Etrafıma bakarken, gösterişli süslemeler ve düğün misafirlerinin gülen yüzleri arasında bir umut hissediyorum. Belki bu, hepimizi daha da yakınlaştıracak güzel bir başlangıçtır. Fakat bilmiyorum ki, bu sadece hayatımı sonsuza dek değiştirecek bir yolculuğun başlangıcı.

Düğün resepsiyonu sona ererken, bahane bulup sahilde yürüyüşe çıkıyorum, ayak parmaklarımın arasında sıcak kumları ve saçlarımda serin okyanus esintisini hissediyorum. Dalgaların sesi ve resepsiyondan gelen uzaktaki müzik, zihnimi sakinleştiren bir melodi oluşturuyor.

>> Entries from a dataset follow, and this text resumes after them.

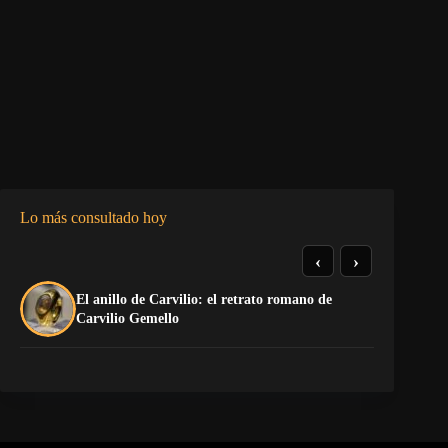
Lo más consultado hoy
‹
›
El anillo de Carvilio: el retrato romano de
Ni
Carvilio Gemello
¡D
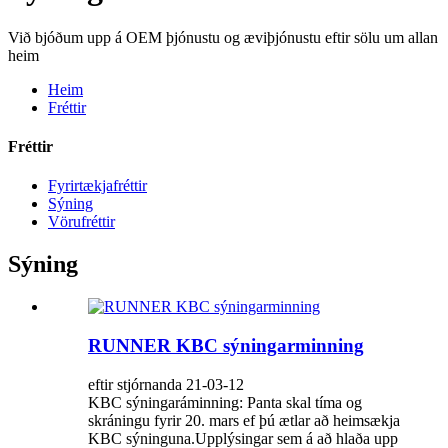
Við bjóðum upp á OEM þjónustu og æviþjónustu eftir sölu um allan
heim
Heim
Fréttir
Fréttir
Fyrirtækjafréttir
Sýning
Vörufréttir
Sýning
RUNNER KBC sýningarminning
eftir stjórnanda 21-03-12
KBC sýningaráminning: Panta skal tíma og
skráningu fyrir 20. mars ef þú ætlar að heimsækja
KBC sýninguna.Upplýsingar sem á að hlaða upp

Günün olaylarını düşünerek dalıp gitmişken, düğün partisinin bıraktığı bir şampanya şişesi görüyorum. Yarı dolu ve dayanamayarak alıp bir yudum alıyorum, boğazımda köpüren baloncukları hissediyorum. Pek içki içen biri değilim, ama bu gece rahatlamak için bir şeye ihtiyacım var.

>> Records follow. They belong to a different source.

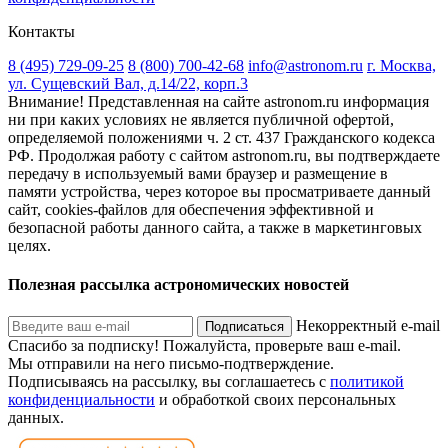
Контакты
8 (495) 729-09-25
8 (800) 700-42-68
info@astronom.ru
г. Москва,
ул. Сущевский Вал, д.14/22, корп.3
Внимание! Представленная на сайте astronom.ru информация
ни при каких условиях не является публичной офертой,
определяемой положениями ч. 2 ст. 437 Гражданского кодекса
РФ. Продолжая работу с сайтом astronom.ru, вы подтверждаете
передачу в используемый вами браузер и размещение в
памяти устройства, через которое вы просматриваете данный
сайт, cookies-файлов для обеспечения эффективной и
безопасной работы данного сайта, а также в маркетинговых
целях.
Полезная рассылка астрономических новостей
Некорректный e-mail
Подписаться
Спасибо за подписку!
Пожалуйста, проверьте ваш e-mail.
Мы отправили на него письмо-подтверждение.
Подписываясь на рассылку, вы соглашаетесь с
политикой
конфиденциальности
и обработкой своих персональных
данных.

Şampanya ferahlatıcı ve taze, bir yudum daha alıyorum, alkolün damarlarımda dolaştığını hissediyorum. Gözlerimi kapatıp, okyanus havasını ciğerlerime çekiyorum ve beni rahatsız eden şüpheleri ve endişeleri silip atmaya çalışıyorum. Annemin mutluluğu her şeyden önemli, diye kendime hatırlatıyorum. Onun iyi olmasını, sevilmesini ve değer verilmesini istiyorum. Ve eğer bu yeni üvey babam bunu sağlayabiliyorsa, öyle olsun. Onu her ne olursa olsun destekleyeceğim.

Orada dururken, hâlâ elimde şampanya şişesi, bir özgürlük duygusu içimi kaplıyor. Yalnızım ama yalnız hissetmiyorum. Okyanus ve gece gökyüzü benim yoldaşlarım, ve bir an için, dünya ile her şeyin yolunda olduğunu hissediyorum.

Sahilde ilerledikçe, şampanyanın etkisini hissetmeye başlıyorum ve biraz başım dönüyor. Yukarıdaki yıldızlar bulanıklaşıyor ve daha parlak parlıyor, ayağım kuma gömülürken hafifçe sendeleyip düşecek gibi oluyorum. İşte o zaman bana doğru gelen garip bir adam fark ediyorum, gözleri rahatsız edici bir yoğunlukla bana sabitlenmiş. Onu başımdan savmaya çalışıyorum ama hayır cevabını kabul etmiyor.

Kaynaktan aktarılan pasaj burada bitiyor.